If you want social services, new facilities, or expedited infrastructure repair you've somehow got to prove your neighborhood has already sufficiently recovered to some undefinable technocratic benchmark.
If your neighborhood is in poor condition and think the restoration of basic social services might help people return or encourage entrepreneurial investment, forget it.
That's called "starving the footprint."
Every important master plan or critical rebuilding decision has been made with this basic ideology as a guide. The assumption that viability precedes social services has been glossed over by the local media, never been honestly brought before the public, informs every critical rebuilding decision and serves to enshrine the federal displacement of New Orleanians, the largest migration of Americans since the Dust Bowl, as amongst the most embarrassing humanitarian hypocrisies in this nation's history.
Look at the important master plans soon to be released or already public.
The Recovery School District is embarking on a vast privatization experiment and will unveil a ten year master plan this summer that was developed by a corporation being investigated for defrauding the US government for shoddy work in Iraq. The future capacity of the school district to educate the children of New Orleans is informed by demographic projections that assume that the lack of housing and social services will prevent repopulation.
The city routinely demolishes private homes of solid foundation. The city knocked down public housing projects that were structurally sound, architecturally significant, and did not flood. Rents are too high and wages are too low. The homeless population is double what it was before the storm. Single-occupancy homes are being multiply-occupied. There isn't enough affordable housing available to rescue our neighbors being poisoned by FEMA's formaldehyde-laced trailers. With places to live at such a high premium and without basic acknowledgment of the immediate need to solve the affordable housing crisis, let alone come up with a plan for doing so, the population of New Orleans cannot return and badly damaged neighborhoods cannot repopulate fast enough to get on the list of communities "viable" enough to receive social services and civic attention.

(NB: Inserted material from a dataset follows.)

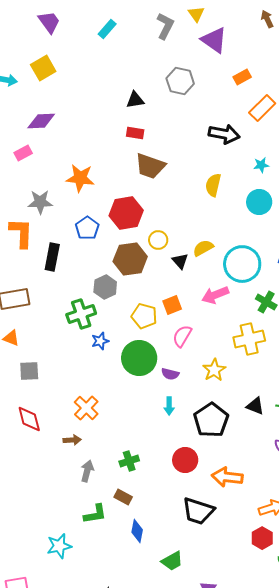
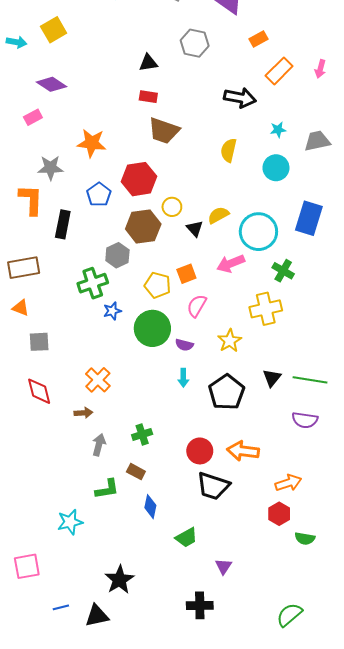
purple diamond: (41, 121) -> (51, 84), turned 36
black triangle: (255, 406) -> (272, 378), turned 48
red circle: (185, 460) -> (200, 451), moved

Management of public transportation has just been privatized after a contract was signed with a French multinational. Though I am looking forward to some of the common sense changes that need to be made, elsewhere bus lines will be rerouted to better service the population that received the least damage from Katrina. Devastated neighborhoods will lose access to a valuable quality of life incentive.
To get recognition and thus, social services, from the planning firms hired to do master plan after master plan, neighborhoods must position themselves against one another, jostling for their slice of a pie that seems to mostly be reserved for those that are already well-fed.
If the determination is that some small portions of the city should not be rebuilt because it can not be protected properly from floods or is environmentally hazardous for humans, that's fine. It isn't about stubbornly replacing every single wood plant, damn the science. The way to do that is to announce why an area is deemed unsafe and then to provide the social services, buyout packages, and higher-ground housing alternatives necessary to help people move to and repopulate safer areas. Instead, the city's strategy has been to let the "free" market to permit New Orleanians to invest their lives into neighborhoods that all along were not going to receive crucial social services based on a preordained ideology that restoration of basic social services fails to act as a stimulus for revival.